§ Collection entries
=-=-=

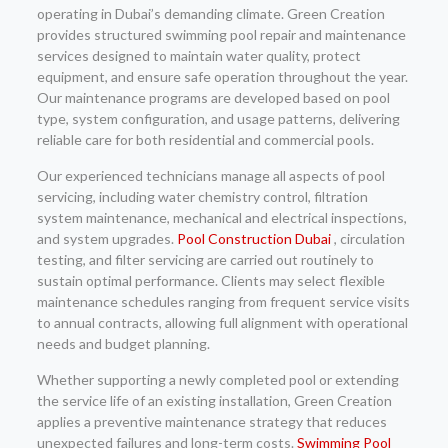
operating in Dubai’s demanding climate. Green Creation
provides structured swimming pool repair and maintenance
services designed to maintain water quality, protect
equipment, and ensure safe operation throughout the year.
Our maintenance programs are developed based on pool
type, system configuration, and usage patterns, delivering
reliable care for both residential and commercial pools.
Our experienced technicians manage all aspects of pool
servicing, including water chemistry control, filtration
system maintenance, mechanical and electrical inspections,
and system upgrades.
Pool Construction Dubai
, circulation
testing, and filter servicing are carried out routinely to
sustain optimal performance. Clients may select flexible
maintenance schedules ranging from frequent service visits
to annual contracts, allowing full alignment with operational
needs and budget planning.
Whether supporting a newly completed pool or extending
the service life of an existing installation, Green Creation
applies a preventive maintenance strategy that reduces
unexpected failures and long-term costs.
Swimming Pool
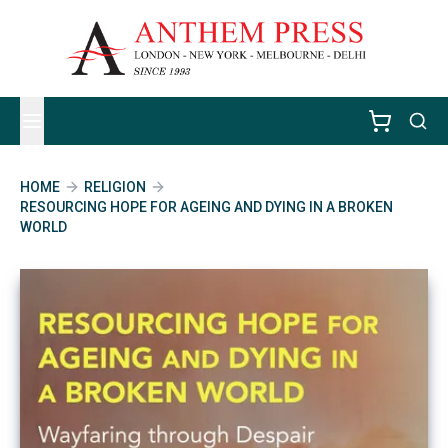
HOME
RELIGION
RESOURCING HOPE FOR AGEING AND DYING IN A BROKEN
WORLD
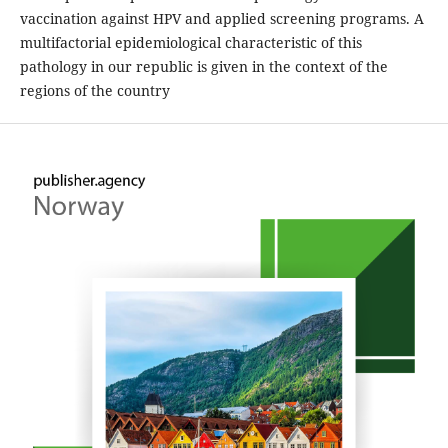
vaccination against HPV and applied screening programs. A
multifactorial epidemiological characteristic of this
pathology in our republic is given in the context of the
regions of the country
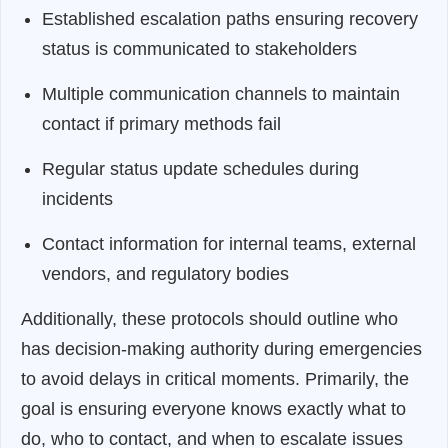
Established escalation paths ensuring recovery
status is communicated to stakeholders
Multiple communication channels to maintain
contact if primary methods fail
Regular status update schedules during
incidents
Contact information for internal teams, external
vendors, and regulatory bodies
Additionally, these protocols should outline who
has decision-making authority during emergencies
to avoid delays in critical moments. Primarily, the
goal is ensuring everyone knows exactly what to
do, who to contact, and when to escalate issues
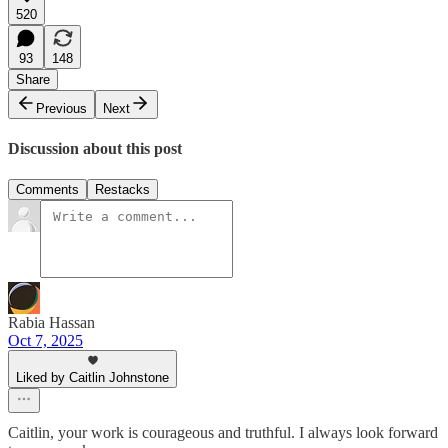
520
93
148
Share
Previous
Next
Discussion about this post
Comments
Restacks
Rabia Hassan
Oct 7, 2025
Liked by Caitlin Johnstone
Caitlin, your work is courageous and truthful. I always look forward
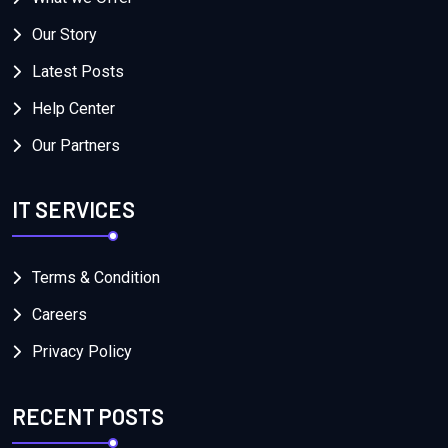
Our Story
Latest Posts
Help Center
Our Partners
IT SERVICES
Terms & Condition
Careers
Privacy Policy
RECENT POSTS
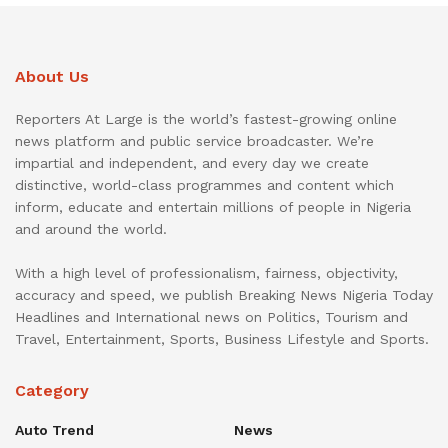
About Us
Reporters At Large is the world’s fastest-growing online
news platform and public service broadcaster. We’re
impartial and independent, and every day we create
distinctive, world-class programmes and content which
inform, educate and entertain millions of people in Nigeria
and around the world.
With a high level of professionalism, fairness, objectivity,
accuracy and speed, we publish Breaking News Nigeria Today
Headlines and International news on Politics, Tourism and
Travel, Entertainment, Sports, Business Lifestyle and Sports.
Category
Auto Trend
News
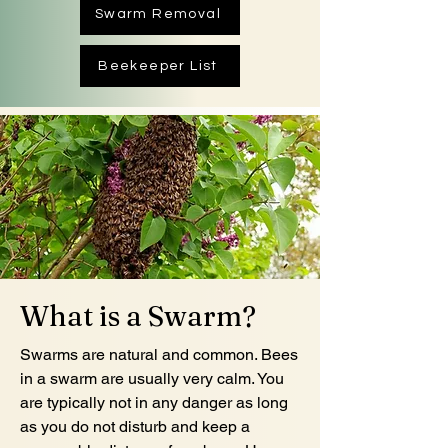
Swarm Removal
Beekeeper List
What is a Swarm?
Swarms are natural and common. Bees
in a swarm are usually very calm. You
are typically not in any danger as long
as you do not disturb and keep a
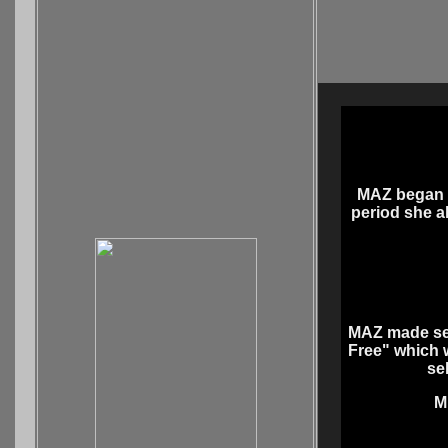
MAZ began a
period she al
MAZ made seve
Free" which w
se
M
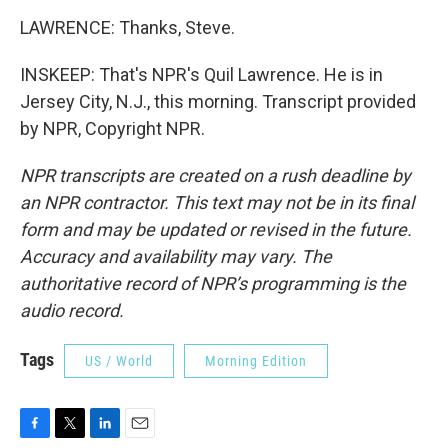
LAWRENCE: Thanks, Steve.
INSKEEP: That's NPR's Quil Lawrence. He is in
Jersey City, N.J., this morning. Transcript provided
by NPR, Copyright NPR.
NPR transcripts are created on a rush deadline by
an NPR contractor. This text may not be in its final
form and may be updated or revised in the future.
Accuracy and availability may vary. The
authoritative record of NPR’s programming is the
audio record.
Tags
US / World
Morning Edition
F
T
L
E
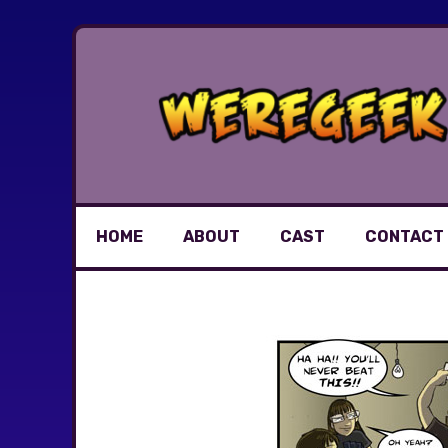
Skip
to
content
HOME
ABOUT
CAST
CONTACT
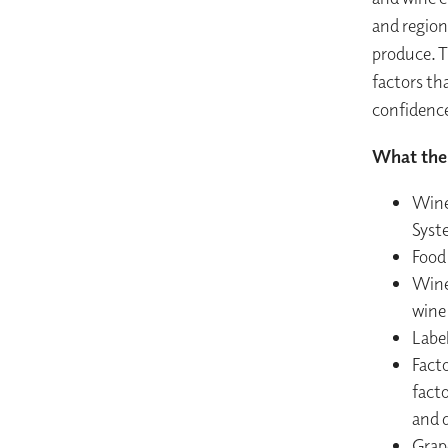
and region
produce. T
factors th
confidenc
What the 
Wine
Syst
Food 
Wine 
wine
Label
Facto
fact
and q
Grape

=-=-=

§ WORK TO COMPLETE
Repeat the data word for word, minus any pictures.

§ TASK RESPONSE
operating in Dubai’s demanding climate. Green Creation
provides structured swimming pool repair and maintenance
services designed to maintain water quality, protect
equipment, and ensure safe operation throughout the year.
Our maintenance programs are developed based on pool
type, system configuration, and usage patterns, delivering
reliable care for both residential and commercial pools.
Our experienced technicians manage all aspects of pool
servicing, including water chemistry control, filtration
system maintenance, mechanical and electrical inspections,
and system upgrades.
Pool Construction Dubai
, circulation
testing, and filter servicing are carried out routinely to
sustain optimal performance. Clients may select flexible
maintenance schedules ranging from frequent service visits
to annual contracts, allowing full alignment with operational
needs and budget planning.
Whether supporting a newly completed pool or extending
the service life of an existing installation, Green Creation
applies a preventive maintenance strategy that reduces
unexpected failures and long-term costs.
Swimming Pool
HOME
RELIGION
RESOURCING HOPE FOR AGEING AND DYING IN A BROKEN
WORLD
vaccination against HPV and applied screening programs. A
multifactorial epidemiological characteristic of this
pathology in our republic is given in the context of the
regions of the country
Established escalation paths ensuring recovery
status is communicated to stakeholders
Multiple communication channels to maintain
contact if primary methods fail
Regular status update schedules during
incidents
Contact information for internal teams, external
vendors, and regulatory bodies
Additionally, these protocols should outline who
has decision-making authority during emergencies
to avoid delays in critical moments. Primarily, the
goal is ensuring everyone knows exactly what to
do, who to contact, and when to escalate issues
520
93
148
Share
Previous
Next
Discussion about this post
Comments
Restacks
Rabia Hassan
Oct 7, 2025
Liked by Caitlin Johnstone
Caitlin, your work is courageous and truthful. I always look forward
Our Story
Latest Posts
Help Center
Our Partners
IT SERVICES
Terms & Condition
Careers
Privacy Policy
RECENT POSTS
About Us
Reporters At Large is the world’s fastest-growing online
news platform and public service broadcaster. We’re
impartial and independent, and every day we create
distinctive, world-class programmes and content which
inform, educate and entertain millions of people in Nigeria
and around the world.
With a high level of professionalism, fairness, objectivity,
accuracy and speed, we publish Breaking News Nigeria Today
Headlines and International news on Politics, Tourism and
Travel, Entertainment, Sports, Business Lifestyle and Sports.
Category
Auto Trend
News
Swarm Removal
Beekeeper List
What is a Swarm?
Swarms are natural and common. Bees
in a swarm are usually very calm. You
are typically not in any danger as long
as you do not disturb and keep a
MAZ began a
period she al
MAZ made seve
Free" which w
se
M
LAWRENCE: Thanks, Steve.
INSKEEP: That's NPR's Quil Lawrence. He is in
Jersey City, N.J., this morning. Transcript provided
by NPR, Copyright NPR.
NPR transcripts are created on a rush deadline by
an NPR contractor. This text may not be in its final
form and may be updated or revised in the future.
Accuracy and availability may vary. The
authoritative record of NPR’s programming is the
audio record.
Tags
US / World
Morning Edition
F
T
L
E
Skip
to
content
HOME
ABOUT
CAST
CONTACT
and region
produce. T
factors th
confidenc
What the 
Wine
Syst
Food 
Wine 
wine
Label
Facto
fact
and q
Grape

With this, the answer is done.